Le gouvernement se montre-t-il à la hauteur des enjeux pour épauler le mouvement sportif en cette période de crise aigüe ? Si les mesures de droit commun ont permis aux différents acteurs du secteur de surmonter les difficultés – notamment durant la première période de confinement – en revanche les dispositifs spécifiquement dédiés au sport se sont révélés décevants jusqu’à présent. Lors d’un entretien accordé à Ecofoot.fr, Régis Juanico, Député Génération.s de la Loire, livre son sentiment sur le soutien apporté par l’Etat au monde du sport en cette période de fortes turbulences.

Alors que le sport français est très impacté par la crise sanitaire, il semble être l’un des grands oubliés du plan de relance présenté par le gouvernement au mois de septembre dernier. Partagez-vous ce sentiment ? Les mesures destinées à soutenir le mouvement sportif professionnel et amateur sont-elles à la hauteur des enjeux ?

Il y a en effet un décalage important entre les discours et les actes. Si nous retranchons les aides dites de droit commun, le sport français ne représente qu’une infime fraction des crédits débloqués par le gouvernement via le plan de relance ! Lors de l’annonce initiale, seulement 37 M€ étaient dédiés au sport. Face au tollé suscité par l’étroitesse de cette enveloppe et grâce à une intervention du Premier Ministre, Jean Castex, les crédits ont été réévalués deux jours plus tard à 122 M€ sur deux ans. D’autres mesures ont depuis été intégrées avec, par exemple, une enveloppe supplémentaire de 36 M€ destinée aux Quartiers Prioritaires de la Ville (QPV). Le sport va finalement bénéficier de 150 M€ sur deux ans à travers les mesures intégrées au plan de relance.

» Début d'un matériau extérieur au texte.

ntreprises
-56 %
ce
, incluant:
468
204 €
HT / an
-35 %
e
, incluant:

Les sommes supplémentaires débloquées via ce plan de relance sont-elles suffisantes pour soutenir le sport français ?

Au-delà de la somme, qui semble très faible par rapport à l’enveloppe globale de ce plan de relance (100 Mds€) ; ces crédits exceptionnels ne collent pas avec la nature de cette crise. Les conséquences financières et sociétales de cette pandémie seront durables pour l’ensemble du sport français. Le mouvement sportif ne retrouvera pas du jour au lendemain tous ses licenciés et bénévoles. Dans le secteur marchand, de nombreuses salles de sport et de fitness ont déjà mis la clé sous la porte. Les incertitudes sont grandes.

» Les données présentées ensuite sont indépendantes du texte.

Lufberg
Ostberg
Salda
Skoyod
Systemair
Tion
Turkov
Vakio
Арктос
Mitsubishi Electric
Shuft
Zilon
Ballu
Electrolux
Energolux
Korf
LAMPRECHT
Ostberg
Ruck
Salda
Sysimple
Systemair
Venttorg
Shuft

« Le mouvement sportif ne retrouvera pas du jour au lendemain tous ses licenciés et bénévoles »

Or les crédits exceptionnels du plan de relance n’ont été débloqués que pour deux ans. Seront-ils reconduits au-delà de cette période ? Pour le moment, ce n’est pas prévu. Et cela serait un bien mauvais signal que de couper de tels crédits à deux ans de l’organisation des Jeux Olympiques et Paralympiques de Paris 2024.

Vous défendez régulièrement un déplafonnement des taxes dédiées au financement du sport pour accroître de manière durable les crédits alloués à l’Agence Nationale du Sport. Les choix dernièrement opérés à ce sujet sont-ils satisfaisants ?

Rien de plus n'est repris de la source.